Hira plays Shinji, the owner of the Rental Family agency and Phillip's boss. Shinji operates in the moral gray zone — he genuinely believes the service helps people, but he also profits from deception. Reviewers praised Hira's nuanced performance as a grounding counterweight to Fraser's broader style. (deep focus review)

Mari Yamamoto is the colleague who sees through Phillip

Yamamoto plays Aiko, a Rental Family employee who works alongside Phillip. The Nerdist review called her "utterly fantastic," noting that Aiko embodies the film's argument that the people who work for Rental Family are just as lonely as the clients they serve. (nerdist)

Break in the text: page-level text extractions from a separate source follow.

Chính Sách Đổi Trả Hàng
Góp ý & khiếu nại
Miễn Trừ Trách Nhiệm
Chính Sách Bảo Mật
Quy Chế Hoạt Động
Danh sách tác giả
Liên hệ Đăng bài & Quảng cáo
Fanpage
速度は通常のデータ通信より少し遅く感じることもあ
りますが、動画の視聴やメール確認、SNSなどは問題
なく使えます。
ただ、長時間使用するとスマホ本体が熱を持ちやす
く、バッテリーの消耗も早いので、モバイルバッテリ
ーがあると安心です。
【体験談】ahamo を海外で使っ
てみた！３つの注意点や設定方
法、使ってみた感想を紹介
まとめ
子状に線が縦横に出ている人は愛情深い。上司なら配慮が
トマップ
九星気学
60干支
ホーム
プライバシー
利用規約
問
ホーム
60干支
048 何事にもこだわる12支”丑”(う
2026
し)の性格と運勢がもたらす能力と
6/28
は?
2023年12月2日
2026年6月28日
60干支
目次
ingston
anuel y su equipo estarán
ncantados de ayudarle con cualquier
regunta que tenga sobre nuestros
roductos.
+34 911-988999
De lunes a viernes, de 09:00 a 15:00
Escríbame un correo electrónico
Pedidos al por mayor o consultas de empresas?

Shannon Mahina Gorman grounds the film's most emotional storyline

Gorman plays Mia Kawasaki, a half-Japanese girl whose single mother hires Phillip to pose as her father so she can gain admission to a prestigious school. Will Hume at Flickering Myth called Gorman's child performance the "film's greatest strength," praising how she "avoids sentimentality" in a role that could easily have tipped into it. (flickering myth)

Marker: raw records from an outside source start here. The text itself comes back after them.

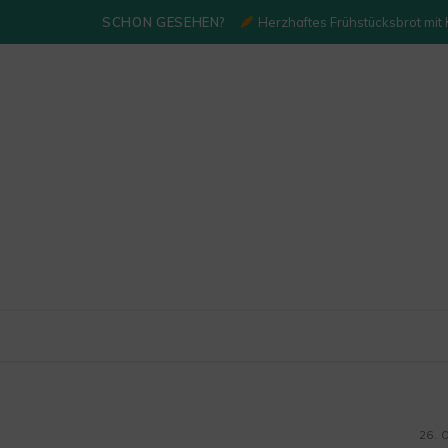
SCHON GESEHEN?
Herzhaftes Frühstücksbrot mit
26. 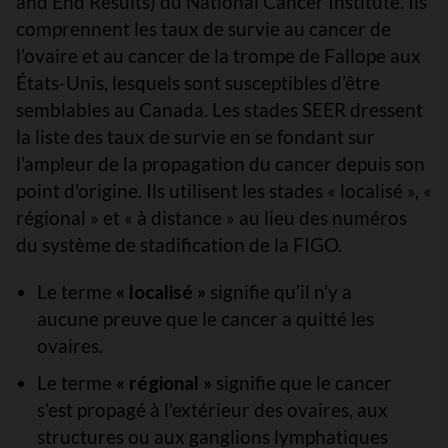
and End Results) du National Cancer Institute. Ils
comprennent les taux de survie au cancer de
l’ovaire et au cancer de la trompe de Fallope aux
États-Unis, lesquels sont susceptibles d'être
semblables au Canada. Les stades SEER dressent
la liste des taux de survie en se fondant sur
l'ampleur de la propagation du cancer depuis son
point d'origine. Ils utilisent les stades « localisé », «
régional » et « à distance » au lieu des numéros
du système de stadification de la FIGO.
Le terme
« localisé »
signifie qu’il n’y a
aucune preuve que le cancer a quitté les
ovaires.
Le terme
« régional »
signifie que le cancer
s’est propagé à l'extérieur des ovaires, aux
structures ou aux ganglions lymphatiques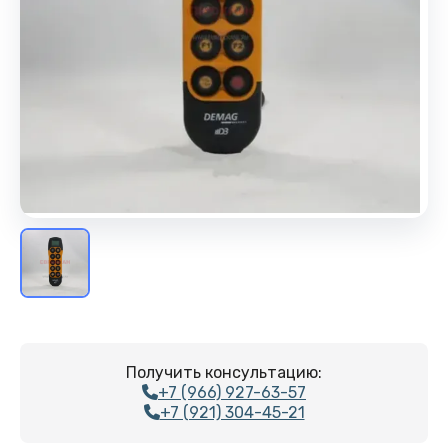
Получить консультацию:
+7 (966) 927-63-57
+7 (921) 304-45-21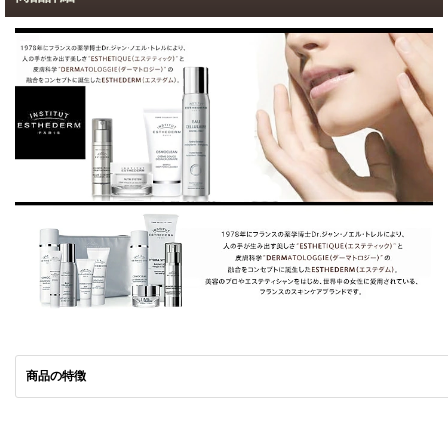
商品の特徴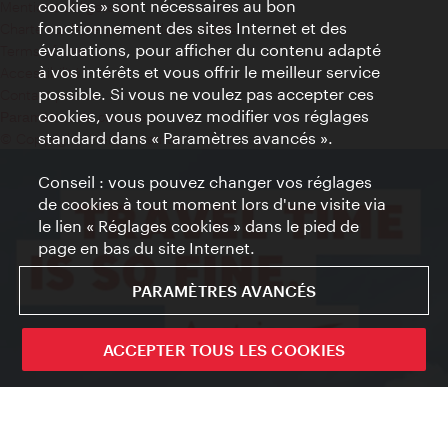
cookies » sont nécessaires au bon
Mentions obligatoires
fonctionnement des sites Internet et des
Charte sur le respect de la vie privée
évaluations, pour afficher du contenu adapté
Terms of Use
à vos intérêts et vous offrir le meilleur service
Accessibilité
possible. Si vous ne voulez pas accepter ces
Contact presse
cookies, vous pouvez modifier vos réglages
Paramètres de cookies
standard dans « Paramètres avancés ».
© Copyright WienTourismus
Conseil : vous pouvez changer vos réglages
de cookies à tout moment lors d'une visite via
le lien « Réglages cookies » dans le pied de
page en bas du site Internet.
PARAMÈTRES AVANCÉS
ACCEPTER TOUS LES COOKIES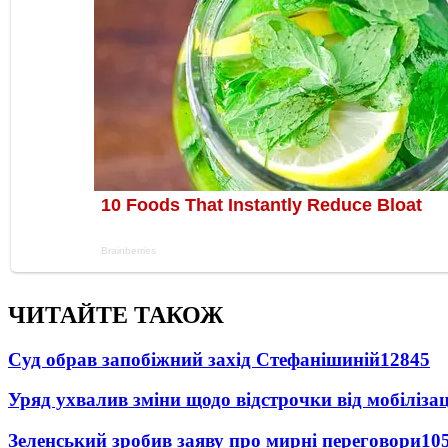
ЧИТАЙТЕ ТАКОЖ
Суд обрав запобіжний захід Стефанішиній
12845
Уряд ухвалив зміни щодо відстрочки від мобілізац
Зеленський зробив заяву про мирні переговори
10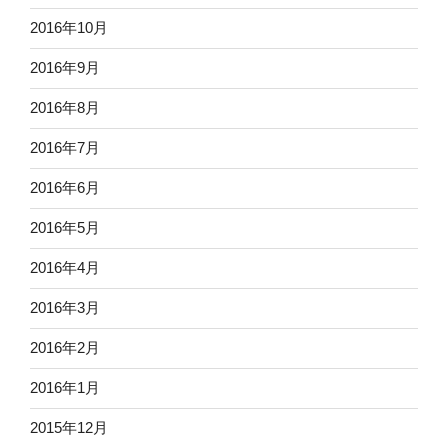
2016年10月
2016年9月
2016年8月
2016年7月
2016年6月
2016年5月
2016年4月
2016年3月
2016年2月
2016年1月
2015年12月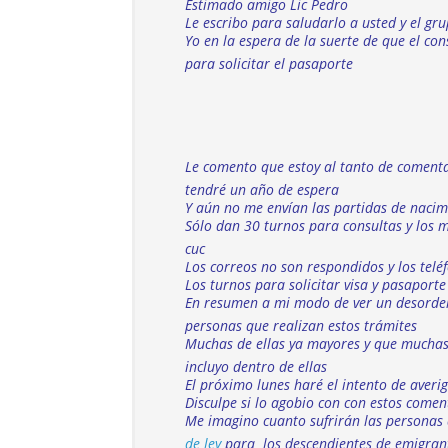
Estimado amigo Lic Pedro
Le escribo para saludarlo a usted y el gr
Yo en la espera de la suerte de que el c
para solicitar el pasaporte
Le comento que estoy al tanto de comenta
tendré un año de espera
Y aún no me envían las partidas de nacimi
Sólo dan 30 turnos para consultas y los m
cuc
Los correos no son respondidos y los tel
Los turnos para solicitar visa y pasaport
En resumen a mi modo de ver un desorden 
personas que realizan estos trámites
Muchas de ellas ya mayores y que muchas 
incluyo dentro de ellas
El próximo lunes haré el intento de averigua
Disculpe si lo agobio con con estos comen
Me imagino cuanto sufrirán las personas 
de ley
para los descendientes de emigran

Akira Emoto delivers the film's most devastating arc

Emoto plays Kikuo Hasegawa, a retired actor with dementia whose daughter hires Rental Family to provide him companionship. Phillip is assigned to befriend Kikuo, and their relationship — built on a lie — becomes the film's most genuine human connection. The Nerdist review called this storyline "the best surprise of the film." (nerdist)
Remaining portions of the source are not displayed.